Although it appears women, especially the man-killer types like Slim Keith (the model for the Lauren Bacall character in “To Have and Have Not”) had a weakness for him, his own weakness seems to have been for men. But when it comes to his romantic life, he tends to blow a bit of smoke. “[T]o have lived in a long-term relationship with a man would have been to categorize myself too narrowly,” he says. “Because, in so many cases, I’ve been attracted to women. To the romance part plus the acceptance of a hetero relationship--that being the most natural way, in my opinion, to live one’s life.”
Hmm. That doesn’t sound quite right. To a lot of people, including me, Blass had about the best straight act in the business.

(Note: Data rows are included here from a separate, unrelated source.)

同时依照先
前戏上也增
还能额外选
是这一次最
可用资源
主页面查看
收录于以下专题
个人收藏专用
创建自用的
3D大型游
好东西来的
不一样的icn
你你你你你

But it certainly was a class act. He was neither a hothouse flower like Yves Saint Laurent, nor a leather-bar type like some contemporary designers. He was a product of his times, especially his World War II experience, obviously a vivid and formative one, as a member of the top-secret 603rd Camouflage Battalion, which was involved in the Battle of the Bulge.

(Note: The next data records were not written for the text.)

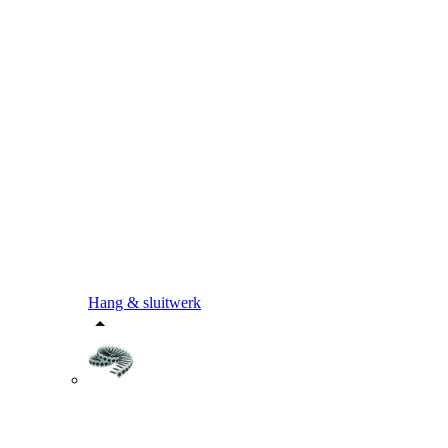
Hang & sluitwerk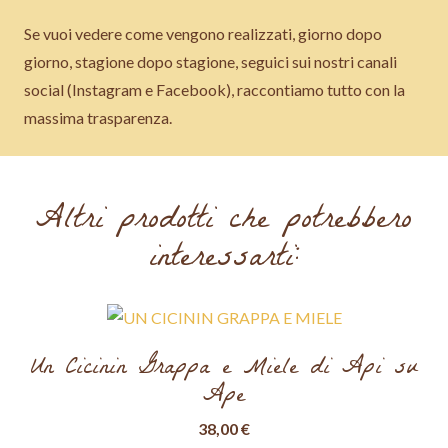
Se vuoi vedere come vengono realizzati, giorno dopo
giorno, stagione dopo stagione, seguici sui nostri canali
social (Instagram e Facebook), raccontiamo tutto con la
massima trasparenza.
Altri prodotti che potrebbero
interessarti:
Un Cicinin Grappa e Miele di Api su
Ape
38,00
€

After the war, Blass fashioned himself as strictly a Stork Club gent. Husky, hard-drinking, masculine to the bone. He writes: “It wasn’t that I hated the fag elements of fashion; it was that I hated the limits that fashion imposed.... I chose to set myself apart, consciously or unconsciously.”
Unlike a lot of other self-made men, Bill Blass never came on like a stuffed shirt and was surprisingly good company. His memoir, which can be knocked off in an afternoon, is pretty good company, too.